In the middle is a further bar, another fire and a slightly cramped restaurant, which specializes in fresh fish. On our last trip we went for fish and chips – good, firm flesh, golden batter and skin-on chips – and smoked haddock. The haddock came on a bed of mashed potato, served with peas and a hollandaise sauce. The lukewarm peas hadn’t been properly drained; they mixed with an already too-wet mash to create something of an unloved and unlovable slush at the bottom of the bowl. The kids’ menu, meanwhile, is functional, but the dessert menu decent. The latter features belly warming, homemade crumble, shipped-in Cartmel sticky toffee pudding, cheesecake and Dunham Massey ice cream.
The menu is thus solid rather than stellar, but no matter, because it’s to the Swan you come for a hearty, post-walk meal and hearty is what you generally get. Towering plates of cottage pie and braised beef processed past our table to the back of the Swan – a slightly airier dining room, again with its own hearth – and were swiftly demolished by other diners.
It’s a menu that clearly does the job, too: the Swan is regularly booked out at the weekend (that homemade crumble had sold out by 12.30pm on the Sunday we were there).

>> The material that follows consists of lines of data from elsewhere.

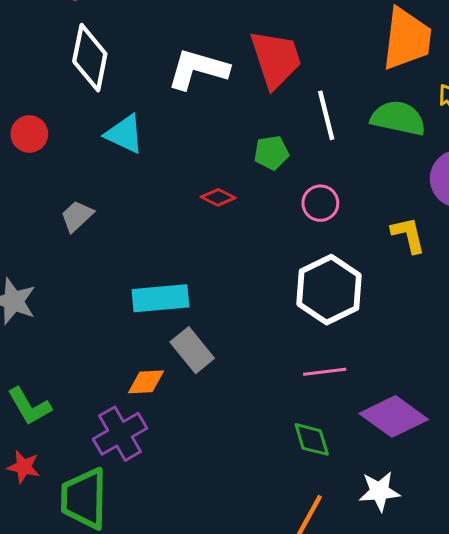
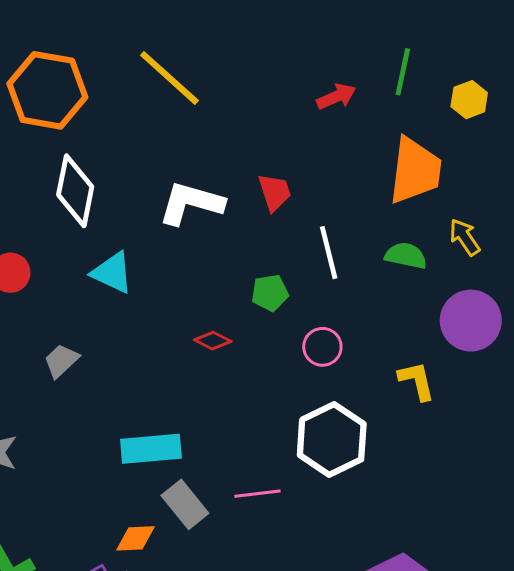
red trapezoid: (276, 59) -> (275, 192), size x0.6
green semicircle: (398, 118) -> (406, 256), size x0.7
pink line: (325, 372) -> (258, 494), moved

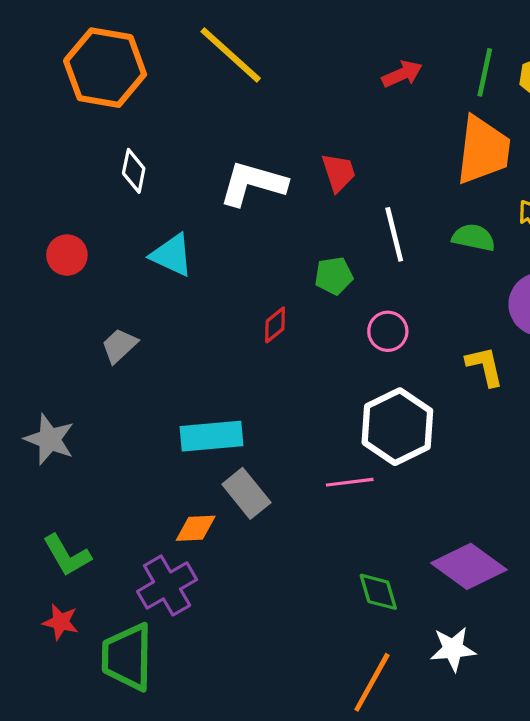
green line: (403, 72) -> (485, 72), moved
white diamond: (75, 191) -> (134, 171), size x0.6
red diamond: (213, 341) -> (275, 325), turned -66
pink line: (258, 494) -> (350, 482), moved

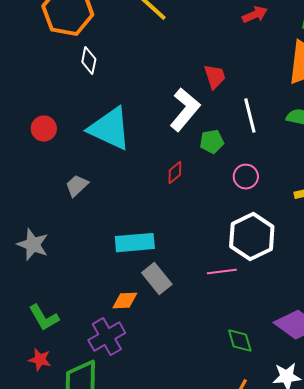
white diamond: (134, 171) -> (89, 61), moved
white L-shape: (253, 184) -> (185, 110), moved, turned 114
cyan triangle: (172, 255) -> (110, 129), size x1.6

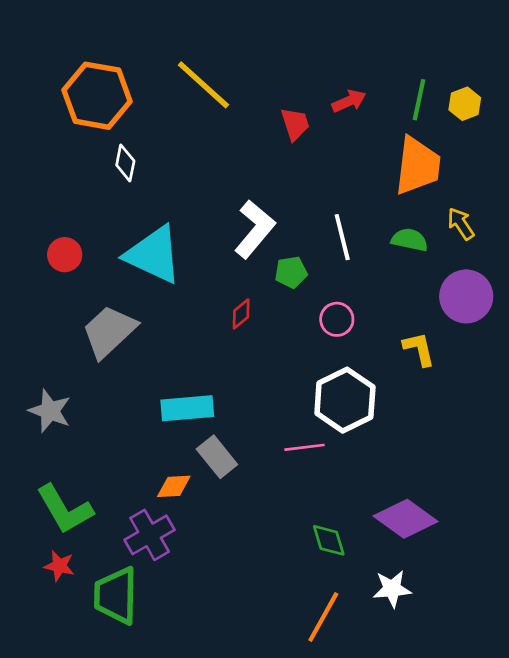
red trapezoid: (215, 77) -> (295, 124), moved
gray trapezoid: (77, 186) -> (109, 331), size x1.8
green L-shape: (44, 318) -> (65, 509), size x1.4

Its proximity to Dunham Massey must have a hand in its popularity – the 3,000 acre park and estate features Lord Stamford’s aforementioned country house, a herd of fallow deer, ancient woodland and a winter garden whose 25,000 early flowering bulbs stick a hardy two fingers up against the frigid, gloaming depths of the coldest months. Close by, the River Bollin bubbles merrily away and, framed against the Swan’s ancient brickwork, the rural aspect does much to conjure up a time when in-jokes about swans with two necks were absolutely hilarious. Not that the Earls of Stamford apparently approved of the joke: in their official documents they gave the Swan a far more prosaic name. To them it was simply and possibly quite sniffily known as Bollington Tenement No. 17. We know which name we prefer.